For us, June has been one of the most productive months so far. Here is a quick summary of what happened during that month.
DAO Smart Contracts Development
We’ve made significant progress on the DAO Smart Contract development. Without diving too deep into the topic, we’re covering only a few protocol contracts here:
Cover and CoverBase Contracts
The cover contract enables anyone to create and update their cover contracts. When you create a new cover, a dedicated Cover Vault contract gets automatically deployed for managing liquidity. More information on the Vault and VaultPod contracts below.
Staking Contract, Cover Fee, and Redemption
To add a new cover, you need to pay 1000 NEP as the cover creation fee and lock a minimum of 4000 NEP in the staking contract. Through the governance portal, projects can redeem up to 100% of the paid fee at a later date.
How to Apply for Fee Redemption?
As a cover creator, you benefit by earning up to 1% of the cover fees in the pool indefinitely. You can specify the rate (one-time setup) when you create a new cover contract.
Read the documentation to learn more about the fees:
NEP Provision Support for Liquidity Providers
The governance portal enables DAO members to provision NEP tokens as Liquidity Pool Support for any given cover. We believe this will foster community participation and will also incentivize liquidity providers. The NEP provision acts as a defense mechanism during cover incidents. Along with the NEP provisions, the liquidity providers also have Cover Assurance Support for a rainy day.

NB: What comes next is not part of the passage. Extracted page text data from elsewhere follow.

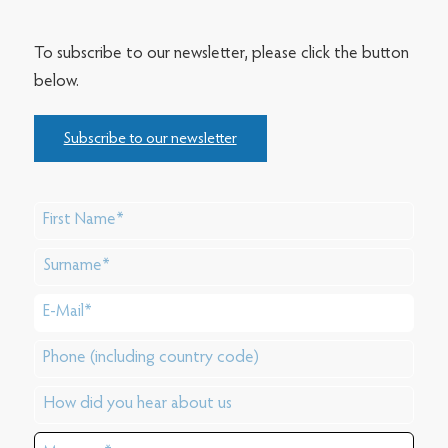
To subscribe to our newsletter, please click the button
below.
Subscribe to our newsletter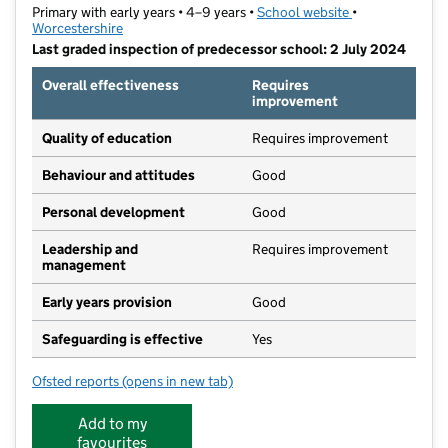
Primary with early years • 4–9 years •
School website
(opens in new t
•
Worcestershire
Last graded inspection of predecessor school: 2 July 2024
Overall effectiveness
Requires
improvement
Quality of education
Requires improvement
Behaviour and attitudes
Good
Personal development
Good
Leadership and
Requires improvement
management
Early years provision
Good
Safeguarding is effective
Yes
Ofsted reports
(opens in new tab)
for St Luke's CofE First School
Add to my
favourites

Based on the available liquidity, the provision contract will contribute up to 25% of the suffered loss back to the liquidity pool.
Cover Assurance Support for Liquidity Providers
When you create a new cover, you can assign any ERC-20 (or BEP-20) token as an assurance token.

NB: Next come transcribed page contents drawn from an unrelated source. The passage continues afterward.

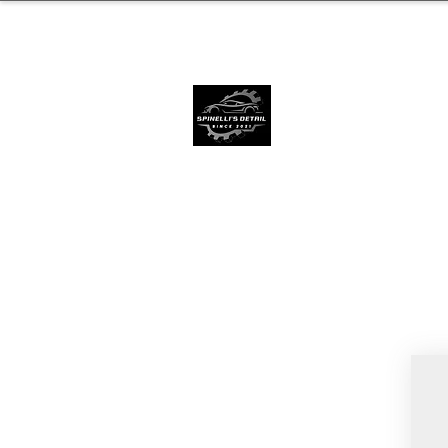
239.572.9816
SERVING NAPLE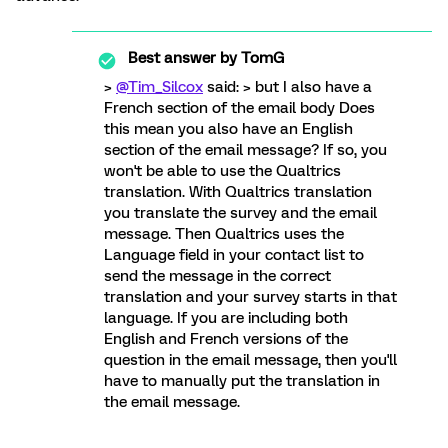
Best answer by
TomG
>
@Tim_Silcox
said: > but I also have a
French section of the email body Does
this mean you also have an English
section of the email message? If so, you
won't be able to use the Qualtrics
translation. With Qualtrics translation
you translate the survey and the email
message. Then Qualtrics uses the
Language field in your contact list to
send the message in the correct
translation and your survey starts in that
language. If you are including both
English and French versions of the
question in the email message, then you'll
have to manually put the translation in
the email message.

In other words, cover creators can add assurance tokens to prove their support for the cover they created. The assurance token liquidity reduces cover fees, pays liquidity providers during cover incidents, thereby boosting the liquidity provider confidence. Along with the NEP provision token, the assurance tokens are also awarded as a support to the liquidity providers when a cover incident occurs. Without affecting the price much, the protocol will gradually convert the assurance tokens to a stable-coin liquidity.
Based on the available liquidity, the assurance contract will also award up to 25% of the suffered loss back to the liquidity pool.
Liquidity providers can earn fees by adding stable-coin liquidity to any cover contract. The cover fees and lending incomes get accumulated and compounded to Cover Vault periodically. The liquidity providers collectively own the Vault.
- Cover fees paid in stable-coin get added to the liquidity pool on finalization (or maturity).
- The protocol supplies a small part of idle assets to lending protocols (from v2 onwards).
- The protocol also enables flash loan borrowing; the received interest gets added back to the pool (from v2 onwards).
- To protect liquidity providers from cover incidents, they can redeem up to 25% of the cover payouts through NEP provision.
- To protect liquidity providers from cover incidents, they can redeem up to 25% of the cover payouts through assurance token allocation.
Vault PODs (Proof of Deposits)
The Vault contract has _mintPods and _redeemPods features that enable POD minting and burning on demand. As soon as you add liquidity to the Vault, the protocol mints and sends you the POD tokens back. These POD Tokens represent your proportional share of the pool. Similarly, when you redeem your PODs, you get your proportional share of the Vault liquidity back, burning the PODs.
When you buy a cover, you receive an equal amount of a special token called “cTokens”. You need the cTokens to claim for payouts when resolution occurs. Each unit of cTokens is fully redeemable at a 1:1 ratio to the protocol stable-coins (like wxDai, DAI, USDC, or BUSD) based on which chain you’re using.